### What you have to do
Show all lines from the data that include the word "Wincy".

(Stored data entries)
--------------------------------------------------

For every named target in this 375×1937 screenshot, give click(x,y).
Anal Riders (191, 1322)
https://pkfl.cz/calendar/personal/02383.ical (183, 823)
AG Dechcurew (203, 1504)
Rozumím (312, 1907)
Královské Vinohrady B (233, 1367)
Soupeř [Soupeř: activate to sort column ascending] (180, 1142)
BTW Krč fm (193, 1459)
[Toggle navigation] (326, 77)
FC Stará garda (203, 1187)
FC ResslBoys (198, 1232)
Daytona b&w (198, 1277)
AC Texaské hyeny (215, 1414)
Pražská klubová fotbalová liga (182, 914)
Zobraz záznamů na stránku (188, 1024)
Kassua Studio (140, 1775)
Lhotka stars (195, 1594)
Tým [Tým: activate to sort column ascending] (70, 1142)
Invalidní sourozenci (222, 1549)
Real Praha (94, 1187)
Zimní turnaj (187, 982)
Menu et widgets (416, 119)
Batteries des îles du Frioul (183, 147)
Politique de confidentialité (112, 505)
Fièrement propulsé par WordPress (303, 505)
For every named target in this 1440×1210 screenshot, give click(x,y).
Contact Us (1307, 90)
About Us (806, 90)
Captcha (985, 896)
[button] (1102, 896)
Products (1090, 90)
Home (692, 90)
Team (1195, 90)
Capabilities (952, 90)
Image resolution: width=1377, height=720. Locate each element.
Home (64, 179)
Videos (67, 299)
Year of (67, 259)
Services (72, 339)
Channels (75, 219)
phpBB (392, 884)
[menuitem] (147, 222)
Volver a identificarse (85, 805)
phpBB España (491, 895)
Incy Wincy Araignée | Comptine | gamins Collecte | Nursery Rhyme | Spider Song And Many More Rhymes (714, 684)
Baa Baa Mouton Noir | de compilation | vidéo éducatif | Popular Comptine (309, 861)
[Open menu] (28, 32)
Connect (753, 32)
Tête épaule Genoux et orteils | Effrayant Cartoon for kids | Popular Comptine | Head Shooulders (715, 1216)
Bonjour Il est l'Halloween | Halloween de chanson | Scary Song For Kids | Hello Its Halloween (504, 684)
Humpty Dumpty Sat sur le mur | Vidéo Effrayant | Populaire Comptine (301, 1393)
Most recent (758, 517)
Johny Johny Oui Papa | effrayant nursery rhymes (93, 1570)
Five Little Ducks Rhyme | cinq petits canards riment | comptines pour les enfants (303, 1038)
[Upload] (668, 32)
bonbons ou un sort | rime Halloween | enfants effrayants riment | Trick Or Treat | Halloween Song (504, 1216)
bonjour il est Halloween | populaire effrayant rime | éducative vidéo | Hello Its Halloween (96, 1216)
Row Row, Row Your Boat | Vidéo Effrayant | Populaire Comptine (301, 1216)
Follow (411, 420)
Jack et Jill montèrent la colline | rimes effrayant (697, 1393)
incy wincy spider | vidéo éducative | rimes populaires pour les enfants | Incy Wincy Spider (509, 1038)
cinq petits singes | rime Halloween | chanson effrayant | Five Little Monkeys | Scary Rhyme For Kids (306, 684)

--------------------------------------------------

### Result of the exercise
Incy Wincy Araignée | Comptine | gamins Collecte | Nursery Rhyme | Spider Song And Many More Rhymes (714, 684)
incy wincy spider | vidéo éducative | rimes populaires pour les enfants | Incy Wincy Spider (509, 1038)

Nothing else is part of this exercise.